Vendredi 21 juin 2002, de nombreux professionnels se sont rendus à la journée d’étude « Multilinguisme et multiscripts, l’avenir informatique » organisée par Médiadix. Une surprise « graphico-musicale » réalisée par des étudiants du département Communication audiovisuelle attendait tout d’abord les participants accueillis par Christophe Pavlidès, le nouveau directeur de Médiadix, avant de plonger dans le vif du sujet, sympathique façon de célébrer la fête de la musique en faisant un lien avec le programme.

Il s’agissait en une journée de passer de l’histoire des écritures, en évoquant leur diversité et les langues qu’elles véhiculent (ou non), au codage des caractères (latins ou non), pour finalement faire le point sur le profit que nous, professionnels de l’écrit, pouvions retirer d’Unicode.

De Lascaux à Unicode

La première intervention portait sur l’histoire des écritures.

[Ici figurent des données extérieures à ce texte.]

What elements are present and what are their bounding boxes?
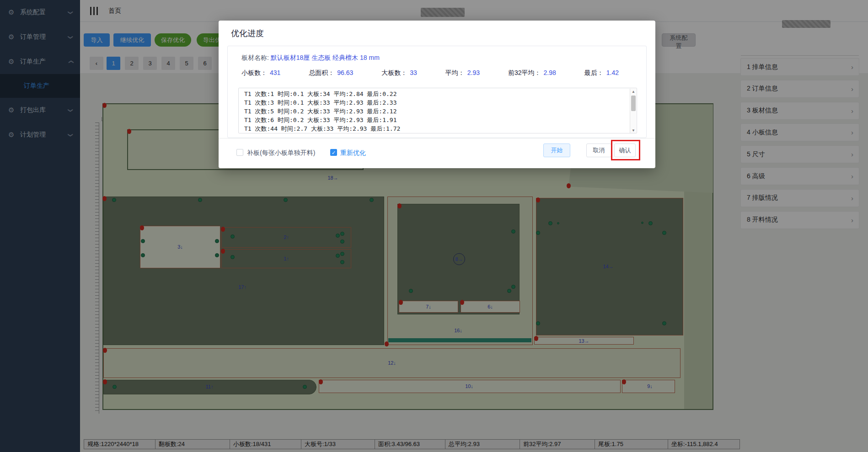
stats-row: 小板数：431总面积：96.63大板数：33平均：2.93前32平均：2.98最… — [241, 69, 619, 77]
dialog-title: 优化进度 — [231, 28, 264, 39]
optimization-log[interactable]: T1 次数:1 时间:0.1 大板:34 平均:2.84 最后:0.22T1 次… — [238, 88, 637, 133]
stat-value: 1.42 — [606, 69, 619, 76]
scroll-down-icon[interactable]: ▼ — [630, 128, 637, 133]
stat-value: 431 — [270, 69, 280, 76]
scrollbar-thumb[interactable] — [631, 96, 636, 111]
stat-value: 2.98 — [544, 69, 556, 76]
stat-value: 2.93 — [467, 69, 480, 76]
log-lines: T1 次数:1 时间:0.1 大板:34 平均:2.84 最后:0.22T1 次… — [244, 90, 637, 133]
board-name-link[interactable]: 默认板材18厘 生态板 经典檀木 18 mm — [271, 54, 380, 61]
stat-label: 大板数： — [381, 69, 407, 76]
stat-label: 小板数： — [241, 69, 267, 76]
stat-label: 前32平均： — [508, 69, 541, 76]
reoptimize-label[interactable]: 重新优化 — [340, 149, 366, 157]
reoptimize-checkbox[interactable]: ✓ — [330, 149, 337, 156]
optimization-progress-dialog: 优化进度 板材名称: 默认板材18厘 生态板 经典檀木 18 mm 小板数：43… — [219, 21, 655, 168]
log-scrollbar[interactable]: ▲ ▼ — [630, 89, 636, 133]
dialog-content-box: 板材名称: 默认板材18厘 生态板 经典檀木 18 mm 小板数：431总面积：… — [227, 46, 647, 138]
log-line: T1 次数:44 时间:2.7 大板:33 平均:2.93 最后:1.72 — [244, 124, 637, 133]
confirm-button[interactable]: 确认 — [614, 144, 636, 157]
log-line: T1 次数:6 时间:0.2 大板:33 平均:2.93 最后:1.91 — [244, 116, 637, 124]
cancel-button[interactable]: 取消 — [586, 144, 611, 157]
stat-label: 平均： — [445, 69, 465, 76]
stat-4: 前32平均：2.98 — [508, 69, 556, 77]
board-name-row: 板材名称: 默认板材18厘 生态板 经典檀木 18 mm — [241, 54, 380, 62]
stat-label: 最后： — [584, 69, 604, 76]
patch-board-label[interactable]: 补板(每张小板单独开料) — [247, 149, 315, 157]
log-line: T1 次数:3 时间:0.1 大板:33 平均:2.93 最后:2.33 — [244, 98, 637, 107]
board-name-label: 板材名称: — [241, 54, 269, 61]
start-button[interactable]: 开始 — [543, 144, 570, 157]
patch-board-checkbox[interactable] — [236, 149, 243, 156]
stat-1: 总面积：96.63 — [309, 69, 353, 77]
stat-value: 33 — [410, 69, 417, 76]
scroll-up-icon[interactable]: ▲ — [630, 89, 637, 95]
stat-5: 最后：1.42 — [584, 69, 619, 77]
stat-value: 96.63 — [337, 69, 353, 76]
stat-3: 平均：2.93 — [445, 69, 480, 77]
log-line: T1 次数:45 时间:2.8 大板:33 平均:2.93 最后:1.72 — [244, 133, 637, 133]
stat-0: 小板数：431 — [241, 69, 280, 77]
log-line: T1 次数:5 时间:0.2 大板:33 平均:2.93 最后:2.12 — [244, 107, 637, 116]
stat-2: 大板数：33 — [381, 69, 417, 77]
stat-label: 总面积： — [309, 69, 334, 76]
log-line: T1 次数:1 时间:0.1 大板:34 平均:2.84 最后:0.22 — [244, 90, 637, 98]
footer-divider — [219, 138, 655, 138]
app-window: ⚙系统配置❯⚙订单管理❯⚙订单生产❯订单生产⚙打包出库❯⚙计划管理❯ 首页 导入… — [0, 0, 868, 452]
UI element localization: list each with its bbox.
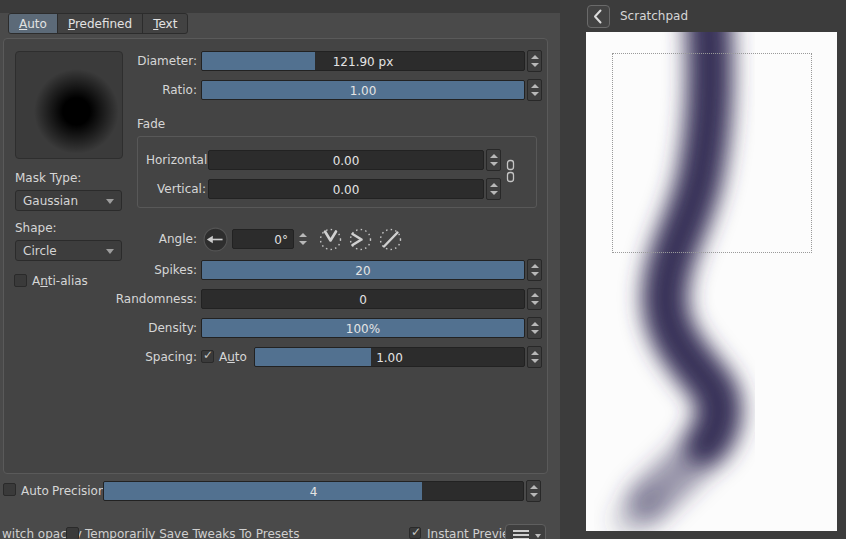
check-icon: ✓ (411, 525, 421, 539)
spacing-auto-accel: u (227, 350, 235, 364)
spin-up-icon[interactable] (490, 183, 498, 187)
spin-down-icon[interactable] (531, 330, 539, 334)
spin-up-icon[interactable] (299, 233, 307, 237)
spin-down-icon[interactable] (531, 92, 539, 96)
precision-auto-label: Auto (21, 484, 49, 498)
ratio-value: 1.00 (202, 84, 524, 98)
spin-up-icon[interactable] (531, 84, 539, 88)
spikes-label: Spikes: (4, 263, 197, 277)
spacing-label: Spacing: (4, 350, 197, 364)
spacing-auto-checkbox[interactable]: ✓ (201, 350, 214, 363)
diameter-label: Diameter: (4, 54, 197, 68)
spin-down-icon[interactable] (490, 162, 498, 166)
spacing-auto-label: Auto (219, 350, 247, 364)
fade-vertical-label: Vertical: (146, 182, 206, 196)
link-fade-icon[interactable] (504, 159, 517, 183)
spacing-value: 1.00 (255, 351, 524, 365)
spin-down-icon[interactable] (299, 241, 307, 245)
spin-down-icon[interactable] (530, 493, 538, 497)
fade-horizontal-spinner[interactable] (486, 149, 501, 171)
fade-vertical-slider[interactable]: 0.00 (208, 179, 484, 199)
angle-spinner[interactable] (295, 228, 310, 250)
tab-text[interactable]: Text (143, 14, 187, 33)
fade-group-title: Fade (137, 117, 165, 131)
precision-value: 4 (104, 485, 523, 499)
angle-dial[interactable] (203, 227, 228, 252)
brush-settings-pane: Auto Predefined Text Mask Type: Gaussian… (0, 0, 560, 539)
scratchpad-pane: Scratchpad (560, 0, 846, 539)
mask-type-label: Mask Type: (15, 171, 81, 185)
ratio-spinner[interactable] (527, 79, 542, 101)
density-spinner[interactable] (527, 317, 542, 339)
scratchpad-back-button[interactable] (587, 5, 610, 28)
spikes-value: 20 (202, 264, 524, 278)
angle-label: Angle: (4, 232, 197, 246)
tab-predefined-accel: P (68, 17, 75, 31)
check-icon: ✓ (203, 348, 213, 362)
mask-type-value: Gaussian (23, 194, 78, 208)
spacing-auto-pre: A (219, 350, 227, 364)
angle-reset-up-icon[interactable] (318, 227, 343, 252)
spacing-spinner[interactable] (527, 346, 542, 368)
randomness-slider[interactable]: 0 (201, 289, 525, 309)
tab-auto[interactable]: Auto (9, 14, 58, 33)
top-strip (0, 0, 560, 13)
mask-type-dropdown[interactable]: Gaussian (15, 190, 122, 211)
spikes-slider[interactable]: 20 (201, 260, 525, 280)
auto-brush-panel: Mask Type: Gaussian Shape: Circle Anti-a… (3, 38, 548, 474)
spacing-slider[interactable]: 1.00 (254, 347, 525, 367)
spin-down-icon[interactable] (531, 301, 539, 305)
ratio-slider[interactable]: 1.00 (201, 80, 525, 100)
fade-groupbox: Horizontal: 0.00 Vertical: 0.00 (137, 136, 537, 208)
spin-up-icon[interactable] (531, 55, 539, 59)
presets-menu-button[interactable] (505, 524, 546, 539)
density-label: Density: (4, 321, 197, 335)
save-tweaks-label: Temporarily Save Tweaks To Presets (85, 527, 299, 539)
density-slider[interactable]: 100% (201, 318, 525, 338)
precision-auto-checkbox[interactable] (3, 483, 16, 496)
randomness-value: 0 (202, 293, 524, 307)
spacing-auto-post: to (235, 350, 247, 364)
spin-down-icon[interactable] (490, 191, 498, 195)
tab-predefined-label: redefined (75, 17, 132, 31)
scratchpad-preset-area (612, 53, 812, 253)
spin-down-icon[interactable] (531, 63, 539, 67)
brush-tip-tabbar: Auto Predefined Text (8, 13, 188, 34)
spin-up-icon[interactable] (490, 154, 498, 158)
spin-up-icon[interactable] (531, 293, 539, 297)
spin-up-icon[interactable] (531, 264, 539, 268)
precision-spinner[interactable] (526, 480, 541, 502)
save-tweaks-checkbox[interactable] (66, 527, 79, 539)
tab-auto-accel: A (19, 17, 27, 31)
spin-down-icon[interactable] (531, 272, 539, 276)
diameter-value: 121.90 px (202, 55, 524, 69)
spin-up-icon[interactable] (530, 485, 538, 489)
brush-editor-window: Auto Predefined Text Mask Type: Gaussian… (0, 0, 846, 539)
angle-spinbox[interactable]: 0° (232, 229, 294, 249)
chevron-left-icon (588, 6, 609, 27)
precision-slider[interactable]: 4 (103, 481, 524, 501)
spin-up-icon[interactable] (531, 351, 539, 355)
spin-down-icon[interactable] (531, 359, 539, 363)
instant-preview-checkbox[interactable]: ✓ (409, 527, 421, 539)
angle-reset-left-icon[interactable] (348, 227, 373, 252)
precision-label: Precision: (52, 484, 110, 498)
angle-value: 0° (274, 233, 288, 247)
tab-text-label: ext (158, 17, 177, 31)
fade-vertical-spinner[interactable] (486, 178, 501, 200)
shape-value: Circle (23, 244, 57, 258)
scratchpad-title: Scratchpad (620, 9, 688, 23)
scratchpad-canvas[interactable] (586, 32, 837, 531)
chevron-down-icon (535, 534, 541, 538)
spikes-spinner[interactable] (527, 259, 542, 281)
spin-up-icon[interactable] (531, 322, 539, 326)
fade-horizontal-label: Horizontal: (146, 153, 206, 167)
randomness-spinner[interactable] (527, 288, 542, 310)
tab-predefined[interactable]: Predefined (58, 14, 143, 33)
fade-horizontal-slider[interactable]: 0.00 (208, 150, 484, 170)
angle-reset-diagonal-icon[interactable] (378, 227, 403, 252)
diameter-slider[interactable]: 121.90 px (201, 51, 525, 71)
fade-horizontal-value: 0.00 (209, 154, 483, 168)
chevron-down-icon (106, 249, 114, 254)
diameter-spinner[interactable] (527, 50, 542, 72)
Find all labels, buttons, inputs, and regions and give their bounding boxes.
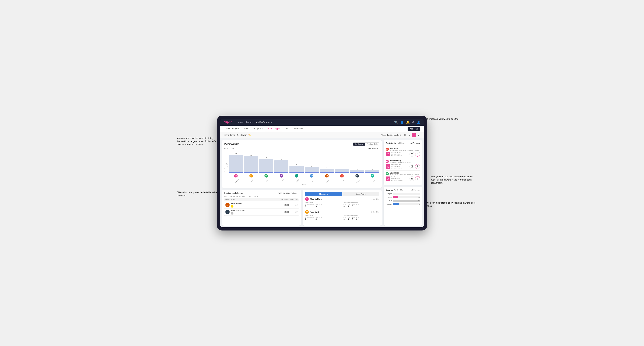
shot-1-chevron[interactable]: ›	[419, 151, 420, 153]
page-wrapper: Choose the timescale you wish to see the…	[217, 116, 427, 230]
annotation-right-middle: Here you can see who's hit the best shot…	[430, 175, 476, 185]
player-avatar-1: RBR. Britt	[244, 174, 258, 180]
score-richard: 19/20	[280, 204, 289, 206]
add-team-button[interactable]: Add Team	[408, 127, 420, 131]
player-name-richard: Richard Butler	[231, 202, 280, 204]
logo: clippd	[224, 121, 232, 124]
bell-icon[interactable]: 🔔	[406, 121, 410, 124]
scoring-bars: Eagles 3 Birdies 96	[386, 193, 420, 205]
grid-view-btn[interactable]: ⊞	[403, 133, 407, 137]
edit-icon[interactable]: ✏️	[248, 134, 251, 136]
all-shots-tab[interactable]: All Shots ▾	[398, 142, 406, 144]
player-2-stats: Total Rounds Tournament 8 Practice	[305, 215, 380, 220]
sub-nav-pgat[interactable]: PGAT Players	[224, 126, 242, 132]
player-avatar-2: DFD. Ford	[259, 174, 273, 180]
birdies-fill	[393, 196, 398, 198]
best-shots-header: Best Shots All Shots ▾ All Players ▾	[386, 142, 420, 144]
list-view-btn[interactable]: ≡	[408, 133, 411, 137]
profile-icon[interactable]: 👤	[417, 121, 420, 124]
shot-3-metrics: 16 yds 0 yds	[410, 176, 420, 181]
avatar-rees: RB	[305, 210, 309, 214]
active-player-1-header: BM Blair McHarg 26 Aug 2023	[305, 197, 380, 201]
active-player-1: BM Blair McHarg 26 Aug 2023 Total Rounds	[305, 197, 380, 209]
sub-nav-team-clippd[interactable]: Team Clippd	[266, 126, 282, 132]
rank-badge-2: 2	[231, 212, 234, 215]
main-content: Player Activity On Course Practice Drill…	[220, 138, 424, 227]
shot-2-chevron[interactable]: ›	[419, 163, 420, 166]
shot-3-avatar: DF	[386, 172, 389, 175]
on-course-btn[interactable]: On Course	[353, 143, 365, 146]
left-panel: Player Activity On Course Practice Drill…	[222, 140, 382, 226]
shot-1-details: 200 SG Shot Dist: 67 yds Start Lie: Roug…	[386, 152, 420, 157]
total-rounds-select[interactable]: Total Rounds ▾	[368, 148, 380, 149]
player-activity-title: Player Activity	[224, 143, 239, 145]
eagles-label: Eagles	[386, 193, 392, 195]
shot-entry-2: BM Blair McHarg 23 Jul 2023 · Ashridge G…	[386, 158, 420, 171]
shot-1-player-name: Matt Miller	[390, 148, 419, 149]
bar-group-5: 4	[305, 166, 319, 173]
activity-tabs: Most Active Least Active	[305, 192, 380, 196]
bar-chart: Total Rounds 15 10 5 0 13121095	[224, 151, 380, 185]
sub-nav-all-players[interactable]: All Players	[291, 126, 306, 132]
scoring-filter-1[interactable]: Par 3, 4 & 5s ▾	[394, 189, 404, 191]
chevron-down-icon: ▾	[419, 189, 420, 191]
active-player-1-name: BM Blair McHarg	[305, 197, 322, 201]
score-edward: 18/20	[280, 211, 289, 213]
shot-3-chevron[interactable]: ›	[419, 175, 420, 178]
player-info-2: Edward Crossman 2	[231, 209, 280, 215]
nav-home[interactable]: Home	[236, 120, 243, 124]
shot-3-badge: 198 SG	[386, 176, 390, 181]
time-period-select[interactable]: Last 3 months ▾	[387, 134, 401, 136]
annotation-left-bottom: Filter what data you wish the table to b…	[177, 191, 217, 197]
most-active-tab[interactable]: Most Active	[305, 192, 342, 196]
plus-circle-icon[interactable]: ⊕	[412, 121, 414, 124]
bars-row: 1312109543322	[229, 151, 380, 173]
card-view-btn[interactable]: ♥	[412, 133, 416, 137]
shot-1-location: 09 Jun 2023 · Royal North Devon GC, Hole…	[390, 149, 419, 151]
show-label: Show:	[381, 134, 386, 136]
table-view-btn[interactable]: ☰	[416, 133, 420, 137]
view-icons: ⊞ ≡ ♥ ☰	[403, 133, 420, 137]
chevron-down-icon: ▾	[298, 192, 298, 194]
tablet-screen: clippd Home Teams My Performance 🔍 👤 🔔 ⊕…	[220, 119, 424, 227]
shot-1-avatar: MM	[386, 148, 389, 151]
nav-my-performance[interactable]: My Performance	[256, 120, 272, 124]
practice-title: Practice Leaderboards	[224, 192, 243, 194]
shot-2-metrics: 43 yds 0 yds	[410, 164, 420, 169]
shot-entry-3-content: DF David Ford 24 Aug 2023 · Royal North …	[386, 172, 420, 181]
most-active-card: Most Active Least Active BM Blair McHarg	[303, 190, 382, 226]
right-panel: Best Shots All Shots ▾ All Players ▾	[384, 140, 422, 226]
annotation-right-bottom: You can also filter to show just one pla…	[427, 201, 476, 208]
practice-drills-btn[interactable]: Practice Drills	[365, 143, 379, 146]
bottom-cards-row: Practice Leaderboards PUTT Must Make Put…	[222, 190, 382, 226]
least-active-tab[interactable]: Least Active	[342, 192, 380, 196]
scoring-title: Scoring	[386, 189, 393, 191]
active-player-2-name: RB Rees Britt	[305, 210, 319, 214]
players-row: BMB. McHargRBR. BrittDFD. FordJCJ. Coles…	[229, 174, 380, 180]
birdies-track: 96	[393, 196, 420, 198]
avg-edward: 107	[289, 211, 298, 213]
shot-3-info: Shot Dist: 16 yds Start Lie: Rough End L…	[391, 176, 408, 181]
player-avatar-7: MMM. Miller	[335, 174, 349, 180]
sub-nav-hcaps[interactable]: Hcaps 1-5	[251, 126, 266, 132]
shot-1-metric-1: 67 yds	[410, 152, 414, 157]
bar-group-9: 2	[365, 169, 380, 173]
shot-3-location: 24 Aug 2023 · Royal North Devon GC, Hole…	[390, 174, 419, 175]
active-player-2: RB Rees Britt 02 Sep 2023 Total Rounds	[305, 210, 380, 222]
best-shots-tab[interactable]: Best Shots	[386, 142, 396, 144]
sub-nav-tour[interactable]: Tour	[282, 126, 291, 132]
sub-nav: PGAT Players PGA Hcaps 1-5 Team Clippd T…	[220, 126, 424, 132]
rank-badge-1: 1	[231, 205, 234, 208]
sub-nav-pga[interactable]: PGA	[242, 126, 251, 132]
shots-tabs: Best Shots All Shots ▾	[386, 142, 409, 144]
all-players-select[interactable]: All Players ▾	[410, 142, 420, 144]
user-icon[interactable]: 👤	[400, 121, 404, 124]
search-icon[interactable]: 🔍	[394, 121, 398, 124]
drill-select[interactable]: PUTT Must Make Putting ... ▾	[278, 192, 298, 194]
nav-teams[interactable]: Teams	[246, 120, 252, 124]
active-player-2-date: 02 Sep 2023	[370, 211, 380, 213]
bar-group-8: 2	[350, 169, 364, 173]
on-course-toggle: On Course Practice Drills	[353, 142, 380, 146]
avatar-richard: RB	[226, 203, 230, 207]
scoring-filter-2[interactable]: All Players ▾	[411, 189, 420, 191]
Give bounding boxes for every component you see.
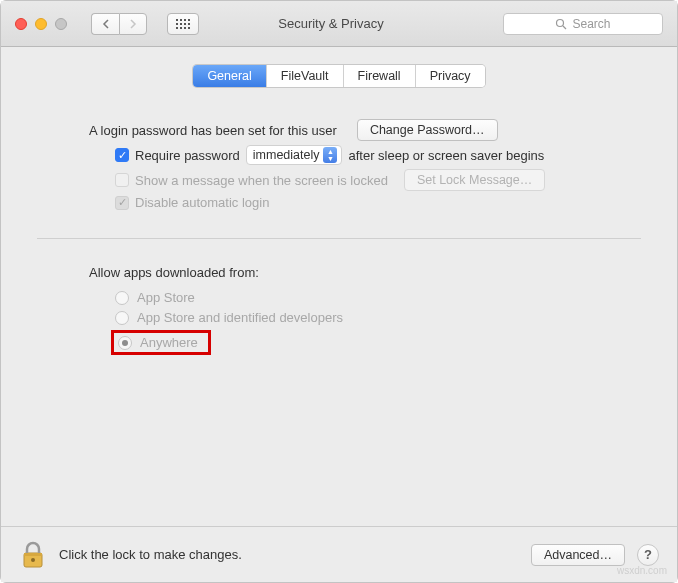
chevron-left-icon [102,19,110,29]
tab-firewall[interactable]: Firewall [344,65,416,87]
preferences-window: Security & Privacy Search General FileVa… [0,0,678,583]
svg-line-1 [563,26,566,29]
require-password-delay-value: immediately [253,148,320,162]
show-message-checkbox [115,173,129,187]
password-section: A login password has been set for this u… [19,105,659,232]
zoom-window-icon [55,18,67,30]
login-password-row: A login password has been set for this u… [89,119,659,141]
allow-apps-option-anywhere: Anywhere [111,330,659,355]
require-password-row: Require password immediately ▲▼ after sl… [115,145,659,165]
show-message-row: Show a message when the screen is locked… [115,169,659,191]
login-password-text: A login password has been set for this u… [89,123,337,138]
allow-apps-option-identified: App Store and identified developers [115,310,659,325]
content-area: General FileVault Firewall Privacy A log… [1,47,677,526]
help-button[interactable]: ? [637,544,659,566]
advanced-button[interactable]: Advanced… [531,544,625,566]
show-message-label: Show a message when the screen is locked [135,173,388,188]
require-password-checkbox[interactable] [115,148,129,162]
window-title: Security & Privacy [169,16,493,31]
title-bar: Security & Privacy Search [1,1,677,47]
require-password-delay-select[interactable]: immediately ▲▼ [246,145,343,165]
radio-appstore-label: App Store [137,290,195,305]
svg-point-4 [31,558,35,562]
disable-auto-login-checkbox [115,196,129,210]
allow-apps-heading: Allow apps downloaded from: [89,265,659,280]
tab-bar: General FileVault Firewall Privacy [193,65,484,87]
select-stepper-icon: ▲▼ [323,147,337,163]
chevron-right-icon [129,19,137,29]
lock-text: Click the lock to make changes. [59,547,242,562]
lock-icon[interactable] [19,540,47,570]
tab-filevault[interactable]: FileVault [267,65,344,87]
svg-point-0 [557,19,564,26]
radio-anywhere [118,336,132,350]
allow-apps-option-appstore: App Store [115,290,659,305]
nav-back-forward [91,13,147,35]
radio-appstore [115,291,129,305]
allow-apps-section: Allow apps downloaded from: App Store Ap… [19,239,659,378]
svg-rect-3 [24,553,42,556]
radio-anywhere-label: Anywhere [140,335,198,350]
footer-bar: Click the lock to make changes. Advanced… [1,526,677,582]
close-window-icon[interactable] [15,18,27,30]
search-placeholder: Search [572,17,610,31]
anywhere-highlight: Anywhere [111,330,211,355]
watermark: wsxdn.com [617,565,667,576]
minimize-window-icon[interactable] [35,18,47,30]
change-password-button[interactable]: Change Password… [357,119,498,141]
search-input[interactable]: Search [503,13,663,35]
radio-identified [115,311,129,325]
tab-privacy[interactable]: Privacy [416,65,485,87]
disable-auto-login-row: Disable automatic login [115,195,659,210]
tab-general[interactable]: General [193,65,266,87]
radio-identified-label: App Store and identified developers [137,310,343,325]
back-button[interactable] [91,13,119,35]
require-password-label: Require password [135,148,240,163]
search-icon [555,18,567,30]
set-lock-message-button: Set Lock Message… [404,169,545,191]
require-password-suffix: after sleep or screen saver begins [348,148,544,163]
forward-button[interactable] [119,13,147,35]
window-controls [15,18,67,30]
disable-auto-login-label: Disable automatic login [135,195,269,210]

Annie Berthier, de la Bibliothèque nationale de France, en a évoqué la naissance, partant du dessin d’un objet sur les parois des grottes, passant par la représentation phonique et parvenant à la lettre prolongement du son.

Brutal, beaucoup moins poétique mais nécessaire, fut ensuite le saut dans l’histoire proposé par Jacques André, de l’Institut national de recherche en informatique et en automatique (INRIA), qui, du télégraphe de Chappe à Unicode, traita de l’ambiguïté du codage des caractères en passant par Morse, la fumée des Indiens, le langage des signes pour les sourds, les machines à composer, les premiers claviers (non accentués) de machines à écrire,… Cette intervention était complétée dans la foulée par celle de Sylvie Baste à partir de la rédaction de sa thèse, qui nous promettait de revenir sur le multilinguisme, les multiscripts, et, ce qui concernait la majorité des auditeurs, plus largement sur les usages d’Unicode en bibliothèque.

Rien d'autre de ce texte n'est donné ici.